Дорохов собрал со стола документы, сложил их в сейф, оглядел экипировку Киселева.
— Что, похолодало?
— Да нет, под тридцать в тени.
— Ну, тогда уж извините, пиджачок-то я оставлю. Полковник достал из серого пиджака, висевшего на спинке стула, бумажник, авторучку, блокнот и рассовал по карманам брюк, поправил спортивную рубашку, надел темные очки и предложил:
— Пойдемте.
В камере было прохладно. Может, оттого, что камеры предварительного заключения помещались в цокольном этаже, а может быть, потому, что наружные щиты на окнах не пропускали солнца. Лавров, вернувшись с допроса, разделся, аккуратно сложил брюки, по привычке расправив складки, разложил их на нарах, ковбойку повесил на деревянный колышек, забитый в стену кем-то другим, побывавшим здесь раньше. Оставшись в одних трусах, он подошел к полке, на которой лежала краюха черного хлеба, два белых батона, сливочное масло в стакане, несколько яблок и пачек десять сигарет «Новость». Достал сигарету, улегся на нарах и, изредка стряхивая пепел в щель между отполированными до блеска досками, задумался.
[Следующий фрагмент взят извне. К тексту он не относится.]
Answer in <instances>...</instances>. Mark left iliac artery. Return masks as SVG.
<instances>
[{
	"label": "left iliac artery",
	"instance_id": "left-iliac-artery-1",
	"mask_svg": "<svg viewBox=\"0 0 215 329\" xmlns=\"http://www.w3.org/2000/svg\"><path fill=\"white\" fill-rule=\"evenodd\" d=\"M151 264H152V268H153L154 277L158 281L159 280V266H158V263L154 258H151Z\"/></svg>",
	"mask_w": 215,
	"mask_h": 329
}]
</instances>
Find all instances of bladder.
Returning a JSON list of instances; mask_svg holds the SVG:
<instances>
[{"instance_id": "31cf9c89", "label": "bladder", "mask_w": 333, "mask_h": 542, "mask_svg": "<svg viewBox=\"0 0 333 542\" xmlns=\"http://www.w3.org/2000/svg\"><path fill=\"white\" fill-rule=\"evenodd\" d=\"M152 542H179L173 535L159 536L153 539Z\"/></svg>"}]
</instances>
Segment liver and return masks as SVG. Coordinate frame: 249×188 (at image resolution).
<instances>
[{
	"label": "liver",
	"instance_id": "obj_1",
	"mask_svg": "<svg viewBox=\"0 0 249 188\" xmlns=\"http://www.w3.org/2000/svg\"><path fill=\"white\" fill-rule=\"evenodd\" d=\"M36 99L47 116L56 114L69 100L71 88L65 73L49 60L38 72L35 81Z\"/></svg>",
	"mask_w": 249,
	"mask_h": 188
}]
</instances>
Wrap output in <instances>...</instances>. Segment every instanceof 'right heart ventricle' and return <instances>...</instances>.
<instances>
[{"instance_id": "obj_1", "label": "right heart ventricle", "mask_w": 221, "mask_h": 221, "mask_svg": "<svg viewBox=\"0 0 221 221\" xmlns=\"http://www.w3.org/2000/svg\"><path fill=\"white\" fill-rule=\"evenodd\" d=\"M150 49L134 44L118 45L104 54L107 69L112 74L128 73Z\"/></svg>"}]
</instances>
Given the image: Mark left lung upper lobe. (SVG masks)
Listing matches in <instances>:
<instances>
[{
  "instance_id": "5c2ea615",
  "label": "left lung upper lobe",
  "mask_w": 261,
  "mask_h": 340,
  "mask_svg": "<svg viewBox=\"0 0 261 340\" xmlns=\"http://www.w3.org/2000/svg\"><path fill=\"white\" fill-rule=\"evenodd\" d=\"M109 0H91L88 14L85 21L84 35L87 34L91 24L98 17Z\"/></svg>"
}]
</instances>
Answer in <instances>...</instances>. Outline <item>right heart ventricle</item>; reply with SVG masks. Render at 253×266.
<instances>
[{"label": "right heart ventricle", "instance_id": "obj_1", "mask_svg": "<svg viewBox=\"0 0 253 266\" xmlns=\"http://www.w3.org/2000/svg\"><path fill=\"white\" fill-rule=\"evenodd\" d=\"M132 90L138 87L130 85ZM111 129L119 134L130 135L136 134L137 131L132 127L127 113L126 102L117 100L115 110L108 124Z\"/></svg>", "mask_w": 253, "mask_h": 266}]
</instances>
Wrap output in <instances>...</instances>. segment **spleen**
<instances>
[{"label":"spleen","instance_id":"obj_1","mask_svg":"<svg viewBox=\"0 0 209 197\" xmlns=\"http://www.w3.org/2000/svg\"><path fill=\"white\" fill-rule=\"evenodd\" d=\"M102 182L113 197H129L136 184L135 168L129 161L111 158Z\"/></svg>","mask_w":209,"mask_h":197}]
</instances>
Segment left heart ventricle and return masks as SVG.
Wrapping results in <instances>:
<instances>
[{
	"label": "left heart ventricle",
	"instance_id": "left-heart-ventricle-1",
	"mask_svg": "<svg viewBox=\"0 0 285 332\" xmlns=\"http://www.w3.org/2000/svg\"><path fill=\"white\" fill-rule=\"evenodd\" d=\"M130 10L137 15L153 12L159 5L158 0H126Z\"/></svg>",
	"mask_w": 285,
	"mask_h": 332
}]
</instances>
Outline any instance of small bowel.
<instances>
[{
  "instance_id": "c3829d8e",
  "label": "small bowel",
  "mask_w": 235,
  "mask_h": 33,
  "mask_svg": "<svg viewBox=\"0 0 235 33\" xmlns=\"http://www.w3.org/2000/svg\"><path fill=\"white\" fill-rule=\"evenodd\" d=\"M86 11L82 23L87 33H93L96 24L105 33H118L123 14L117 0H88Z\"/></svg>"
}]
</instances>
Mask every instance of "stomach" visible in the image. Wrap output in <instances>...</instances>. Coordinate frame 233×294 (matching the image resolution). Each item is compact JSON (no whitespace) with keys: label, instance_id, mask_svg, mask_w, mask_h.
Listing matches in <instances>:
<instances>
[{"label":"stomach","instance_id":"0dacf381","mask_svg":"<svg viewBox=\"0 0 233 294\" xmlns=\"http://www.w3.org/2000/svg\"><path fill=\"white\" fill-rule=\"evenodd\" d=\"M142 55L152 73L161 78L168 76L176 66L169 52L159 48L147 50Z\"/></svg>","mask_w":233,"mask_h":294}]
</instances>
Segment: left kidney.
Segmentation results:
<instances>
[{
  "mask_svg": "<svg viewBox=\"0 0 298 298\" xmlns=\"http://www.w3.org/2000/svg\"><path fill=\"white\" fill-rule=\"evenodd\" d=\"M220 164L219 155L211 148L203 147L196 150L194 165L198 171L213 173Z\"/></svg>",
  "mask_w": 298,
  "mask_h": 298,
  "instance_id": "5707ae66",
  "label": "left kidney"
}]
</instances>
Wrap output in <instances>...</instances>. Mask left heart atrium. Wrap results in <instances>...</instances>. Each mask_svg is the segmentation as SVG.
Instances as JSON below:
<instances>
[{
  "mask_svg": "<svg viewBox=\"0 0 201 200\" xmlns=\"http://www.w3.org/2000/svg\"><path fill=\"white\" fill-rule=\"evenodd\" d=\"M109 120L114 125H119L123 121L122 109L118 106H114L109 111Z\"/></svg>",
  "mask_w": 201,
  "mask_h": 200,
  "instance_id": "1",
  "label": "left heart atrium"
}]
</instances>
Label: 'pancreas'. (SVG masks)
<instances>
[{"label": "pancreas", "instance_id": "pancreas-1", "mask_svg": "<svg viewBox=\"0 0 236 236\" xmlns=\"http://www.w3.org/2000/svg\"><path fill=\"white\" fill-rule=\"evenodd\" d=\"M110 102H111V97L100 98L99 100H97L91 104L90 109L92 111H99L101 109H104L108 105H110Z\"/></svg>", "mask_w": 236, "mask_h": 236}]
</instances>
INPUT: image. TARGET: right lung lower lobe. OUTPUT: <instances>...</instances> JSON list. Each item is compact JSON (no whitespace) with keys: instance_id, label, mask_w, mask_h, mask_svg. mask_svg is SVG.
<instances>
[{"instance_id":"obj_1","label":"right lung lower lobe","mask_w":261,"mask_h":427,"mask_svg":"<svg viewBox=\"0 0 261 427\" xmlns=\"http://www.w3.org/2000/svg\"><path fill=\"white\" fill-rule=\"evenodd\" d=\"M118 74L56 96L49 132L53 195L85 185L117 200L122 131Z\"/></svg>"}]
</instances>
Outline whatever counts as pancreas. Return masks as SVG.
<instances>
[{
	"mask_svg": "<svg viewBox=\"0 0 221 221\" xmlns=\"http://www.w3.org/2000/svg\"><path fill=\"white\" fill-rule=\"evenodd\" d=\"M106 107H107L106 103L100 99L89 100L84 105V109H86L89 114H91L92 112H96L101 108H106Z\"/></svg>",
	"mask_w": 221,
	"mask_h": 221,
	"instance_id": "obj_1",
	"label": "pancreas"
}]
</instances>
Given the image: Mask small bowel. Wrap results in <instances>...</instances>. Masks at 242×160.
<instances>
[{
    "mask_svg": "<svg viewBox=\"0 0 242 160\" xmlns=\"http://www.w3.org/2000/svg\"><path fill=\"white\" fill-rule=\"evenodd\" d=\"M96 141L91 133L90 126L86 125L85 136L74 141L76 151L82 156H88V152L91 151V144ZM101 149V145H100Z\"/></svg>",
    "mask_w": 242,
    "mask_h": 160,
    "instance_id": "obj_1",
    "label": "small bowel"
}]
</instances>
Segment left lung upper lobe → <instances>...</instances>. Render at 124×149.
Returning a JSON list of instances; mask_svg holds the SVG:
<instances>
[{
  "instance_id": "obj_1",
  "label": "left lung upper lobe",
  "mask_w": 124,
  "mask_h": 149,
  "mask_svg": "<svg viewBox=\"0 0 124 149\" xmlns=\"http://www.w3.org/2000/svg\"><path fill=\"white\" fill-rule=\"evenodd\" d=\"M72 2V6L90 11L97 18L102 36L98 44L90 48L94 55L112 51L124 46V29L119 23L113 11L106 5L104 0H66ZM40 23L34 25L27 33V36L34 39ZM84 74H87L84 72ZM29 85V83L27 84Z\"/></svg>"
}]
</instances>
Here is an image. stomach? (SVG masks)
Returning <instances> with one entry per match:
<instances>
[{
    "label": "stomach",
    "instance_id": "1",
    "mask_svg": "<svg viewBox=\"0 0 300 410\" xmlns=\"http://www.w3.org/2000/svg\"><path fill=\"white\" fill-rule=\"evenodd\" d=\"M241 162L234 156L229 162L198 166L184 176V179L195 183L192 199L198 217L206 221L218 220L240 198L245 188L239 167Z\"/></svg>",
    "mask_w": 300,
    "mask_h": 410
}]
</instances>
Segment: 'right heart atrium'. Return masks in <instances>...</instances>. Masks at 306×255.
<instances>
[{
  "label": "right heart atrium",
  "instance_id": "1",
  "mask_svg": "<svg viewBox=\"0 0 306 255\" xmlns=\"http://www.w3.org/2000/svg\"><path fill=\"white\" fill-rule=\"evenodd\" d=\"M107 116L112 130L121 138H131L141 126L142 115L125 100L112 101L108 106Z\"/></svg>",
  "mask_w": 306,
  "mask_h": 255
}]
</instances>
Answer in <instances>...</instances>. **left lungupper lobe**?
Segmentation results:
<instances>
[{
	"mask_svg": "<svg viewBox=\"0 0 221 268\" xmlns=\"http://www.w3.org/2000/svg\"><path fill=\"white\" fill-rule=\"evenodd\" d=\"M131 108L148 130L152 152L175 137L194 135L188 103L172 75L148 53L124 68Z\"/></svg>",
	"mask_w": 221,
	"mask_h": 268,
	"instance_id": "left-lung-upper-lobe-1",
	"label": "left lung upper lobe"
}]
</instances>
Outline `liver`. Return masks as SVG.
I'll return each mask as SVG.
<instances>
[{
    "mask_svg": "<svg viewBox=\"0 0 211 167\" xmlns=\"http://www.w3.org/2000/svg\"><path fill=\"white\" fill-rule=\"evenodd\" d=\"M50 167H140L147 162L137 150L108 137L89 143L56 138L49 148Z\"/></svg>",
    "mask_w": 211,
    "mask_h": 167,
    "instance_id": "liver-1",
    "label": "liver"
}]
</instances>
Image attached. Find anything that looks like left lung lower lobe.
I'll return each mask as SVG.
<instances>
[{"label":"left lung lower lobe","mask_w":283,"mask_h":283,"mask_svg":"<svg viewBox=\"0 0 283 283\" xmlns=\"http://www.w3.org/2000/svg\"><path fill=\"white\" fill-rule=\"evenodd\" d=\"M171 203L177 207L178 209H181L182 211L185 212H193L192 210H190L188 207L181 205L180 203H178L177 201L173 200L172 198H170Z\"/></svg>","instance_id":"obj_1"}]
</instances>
Лавров был один; это в первый день его посадили в общую камеру, а потом начальник городского отдела приказал держать его отдельно. Это хорошо, что отдельно: можно думать и никто не лезет с разговорами и расспросами. Не нужно притворяться. Вот уже какой день его преследовала одна-единственная мысль, она была надоедливой, навязчивой и просто не давала покоя. Олег никак не мог понять, не мог решить для себя, почему с ним хотел расправиться этот самый Славин. Знать-то он его знал, а кто не знал Сергея-парикмахера? Несколько раз у него стригся, изредка перед торжественными днями брился. Знал, что этот Сергей «ходовой малый», встречал его на улицах с разными девчонками. Иногда он появлялся в Доме культуры. Часто бывал в сквере в беседке, играл в карты. Но он, Олег, никогда с ним не ссорился, наверное даже не сказал ему и десяти слов. Встретятся — «Сергей, здорово!», «Серега, привет», и всё. За что же этот самый Сергей хотел его пырнуть ножом? Олег отчетливо вспомнил подробности того вечера. Сегодня пошли всего шестые сутки, а кажется, что уже прошел год. Ну, если не год, то полгода обязательно. Всего нет и недели, как произошла эта злополучная встреча, а он уже без содрогания смотрит на решетку и называется убийцей. Какой же он убийца? Ведь если бы не стал обороняться, то лежал бы в земле, а на его месте сидел бы этот Сергей… Сидел бы? А может, его еще и не успели бы найти. Интересно, пошел бы Славин так же, как и он, с повинной? Тогда зачем он выбрал этот безлюдный двор и арку, где не было ни души? Уж наверно он не хотел, чтобы были свидетели. Тогда как же он узнал, что Лавров пройдет именно там? Следил за ним? Наверно, следил: ведь от подъезда, где живет Степан, есть и другой выход. Нужно сказать этому полковнику, что скорее всего так и было. Сказать? А стоит ли? Еще неизвестно, для чего он приехал из Москвы. И поверит ли полковник Олегу? Когда его привели на допрос, он сначала подумал, что снова вызывает Киселев и будет уговаривать, чтобы он, Олег, не врал про нож. Сказал бы, что никакого ножа не было, что просто была драка и убил он Славина случайно, по неосторожности. Но как же он может убить случайно совсем неповинного человека? Ведь он, зная самбо, применяет приемы в исключительных случаях. Тренер в первые же годы занятий всем им чуть ли не ежедневно твердил, что знание самбо дает огромное преимущество перед другими, что это преимущество ни в коем случае нельзя использовать без крайней необходимости, что нужно беречь спортивную честь…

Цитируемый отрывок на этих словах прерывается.